Figure 8. Inhibition on IFN production in IRAK2[E525A] × IRAK1[D359A] mice correlates with impaired activation of IKKβ

(A) pDCs from WT or IRAK2[E525A] × IRAK1[D359A] mice were not stimulated (NS) or stimulated for 12 h with 0.05 μM of CpG B, 1 μM CpG A or 25 μg/ml of poly(dU) and the concentration of IFN-α in the cell culture medium measured by ELISA. (B) As in (A) but pDCs from WT or IRAK2[E525A] mice were compared. (C) As in (B) except WT pDCs were compared with pDCs from IRAK1[D359A] mice. The experiments were performed in 96 well plates with three wells being used for each condition, each containing pDCs from a different mouse. Bars represent the Mean ± SEM of one representative experiment. (A-C) *p ≤ 0.05, **p ≤ 0.005, ***p ≤ 0.0005. Similar results were obtained in two to three independent experiments. (D) pDCs from wild type (WT) or IRAK2[E525A] mice were stimulated for the times indicated with 0.05 μM CpG B and cell lysates subjected to SDS-PAGE followed by immunoblotting with the antibodies indicated. The blot shown is representative of three independent experiments. (E) As in (D) except pDCs from wild type (WT) or IRAK1[D359A] were compared. (F) As in (E) but pDCs cells from WT and IRAK2[E525A] × IRAK1[D359A] mice were compared. The blots shown are representative of two to three independent experiments.
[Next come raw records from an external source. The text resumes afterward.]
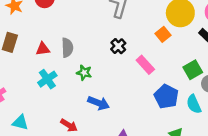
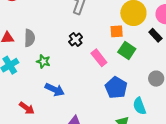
orange square: (163, 34) -> (117, 31), turned 32
green square: (193, 70) -> (127, 51), moved, turned -30
cyan semicircle: (194, 104) -> (139, 106), moved

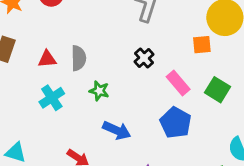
green square: (127, 51) -> (218, 90), moved
blue pentagon: (116, 88) -> (176, 123), moved

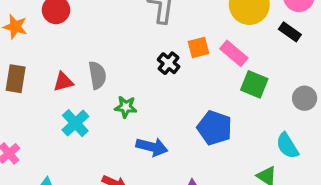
orange square: (202, 45) -> (199, 48), moved
pink rectangle: (178, 83) -> (234, 53), moved

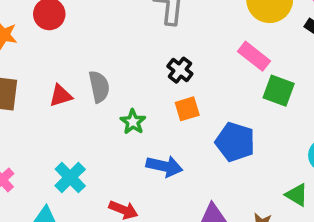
orange square: (199, 48) -> (187, 109), moved
green star: (126, 107) -> (133, 122), turned 30
cyan cross: (75, 123) -> (70, 177), moved

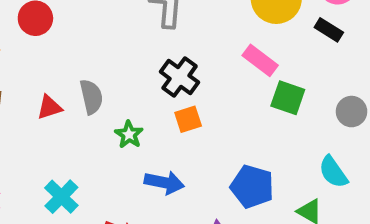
black cross: (180, 70) -> (179, 77), size x1.4
blue pentagon: (235, 142) -> (252, 187), moved

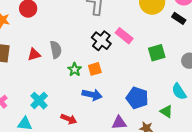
pink rectangle: (260, 60) -> (124, 36), moved
green square: (288, 98) -> (157, 53), turned -36
orange square: (188, 119) -> (95, 69), moved

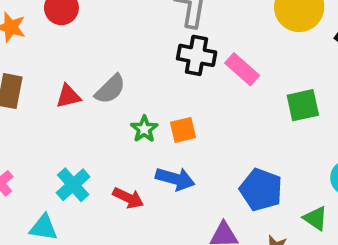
black cross: (101, 41) -> (197, 55), moved, turned -30
gray semicircle: (56, 50) -> (110, 89), turned 54
red arrow: (69, 119) -> (128, 198), moved

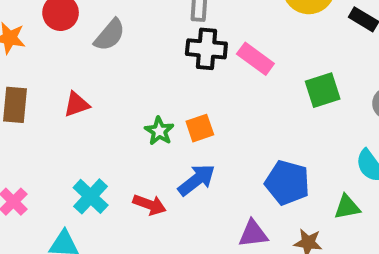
gray semicircle: (110, 89) -> (110, 35), moved
blue arrow: (175, 179) -> (197, 180), turned -48
green triangle: (315, 218) -> (347, 207), turned -40

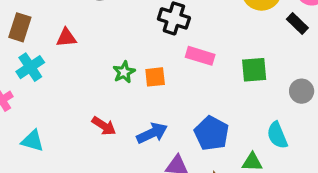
pink rectangle: (255, 59) -> (200, 56), moved, turned -32
blue arrow: (197, 180) -> (152, 133), moved
cyan cross: (91, 196) -> (30, 67), moved

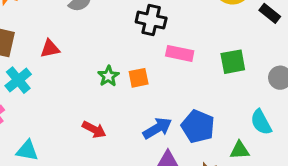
blue arrow: (152, 133) -> (157, 128), moved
Figure 9. Two phases of inflammatory mediator production defined by the study of IRAK2 and IRAK1 knock-in mice

(A) Inflammatory mediator production in BMDMs by TLR agonists that signal via MyD88. (B) Inflammatory mediator production in BMDMs by the TLR4 agonist LPS that signals via both MyD88 and TRIF. (C) Type 1 IFN production in pDCs by ligands that activate TLR7 and TLR9.